Deity
![]()
As a cleric, you are a mortal servitor of a deity you revere above all others. Your deity grants you the trained proficiency rank in one skill and with the deity’s favored weapon. If the favored weapon is uncommon, you also get access to that weapon.
Your deity also adds spells to your spell list. You can prepare these just like you can any spell on the divine spell list once you can prepare spells of their rank as a cleric. Any of these spells that aren’t normally on the divine list are still divine spells if you prepare them this way.
Sanctification
Depending on your deity, their sanctification can make you holy or unholy. This gives you the holy or unholy trait, which commits you to one side of a struggle over the souls of the planes and may be referenced in other abilities. If you “can be” holy or unholy according to your deity, you make that choice, and if you “must be” holy or unholy you gain the trait automatically. If you gain the opposing trait in some way, you lose the previous trait until you complete an atone ritual.
Anathema
Acts fundamentally opposed to your deity’s ideals are anathema to your faith. Learning or casting spells, committing acts, and using items that are anathema to your deity remove you from your deity’s good graces.

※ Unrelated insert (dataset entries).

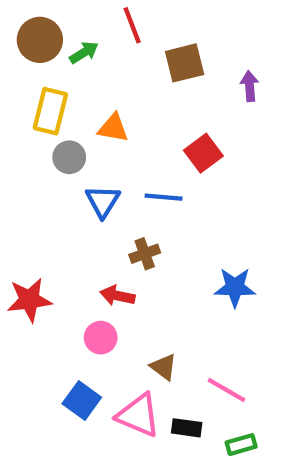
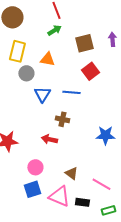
green arrow: (84, 52) -> (54, 30), moved
brown square: (185, 63) -> (84, 43), moved
brown cross: (145, 254) -> (62, 119), turned 32
pink circle: (101, 338) -> (35, 167), moved
blue square: (82, 401) -> (32, 189), turned 36

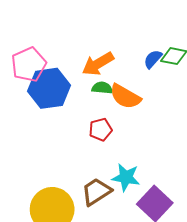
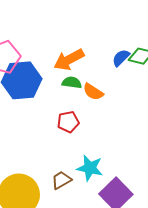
orange semicircle: (125, 97) -> (93, 92), size x0.7
brown trapezoid: (96, 192) -> (61, 180), size x0.7

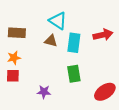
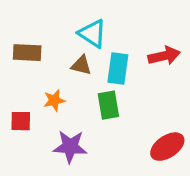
orange star: (14, 58) -> (54, 100), moved
green rectangle: (74, 74) -> (108, 105), moved
purple star: (44, 92) -> (70, 147), size x1.5

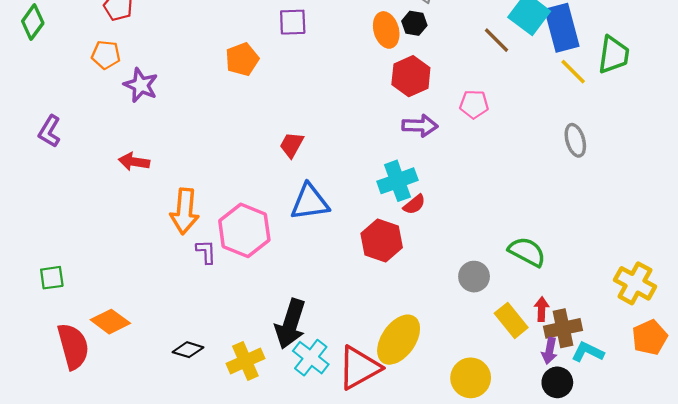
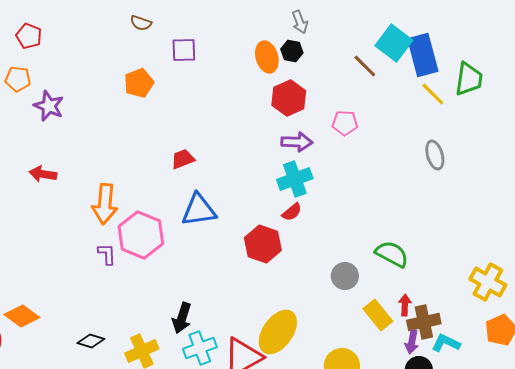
red trapezoid: (292, 145) -> (183, 159), turned 40
cyan cross: (397, 181) -> (295, 179), moved
orange arrow: (185, 211) -> (105, 204), moved
black arrow: (290, 324) -> (182, 318), size x0.7
cyan cross: (311, 358) -> (200, 348), turned 32

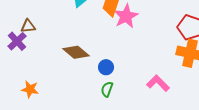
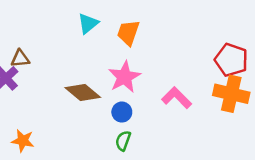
pink star: (126, 16) -> (124, 77), moved
pink L-shape: (158, 83) -> (177, 98), moved

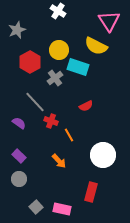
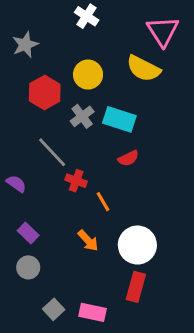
cyan rectangle: (78, 67) -> (119, 119), moved
purple semicircle: (19, 123) -> (16, 184), moved
white circle: (103, 155) -> (137, 245), moved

Casting spells with the unholy trait is almost always anathema to deities who don’t allow unholy sanctification, and casting holy spells is likewise anathema to those who don’t allow holy sanctification. Similarly, casting spells that are anathema to the tenets or goals of your faith could interfere with your connection to your deity. For example, casting a spell to create undead would be anathema to Pharasma, the goddess of death. Many actions that are anathema don’t appear in any deity’s formal list. For borderline cases, you and your GM determine which acts are anathema.
If you perform enough acts that are anathema to your deity, you lose the magical abilities that come from your connection to your deity. The class features that you lose are determined by the GM, but they likely include your divine font and all cleric spellcasting. These abilities can be regained only if you repent by conducting an atone ritual.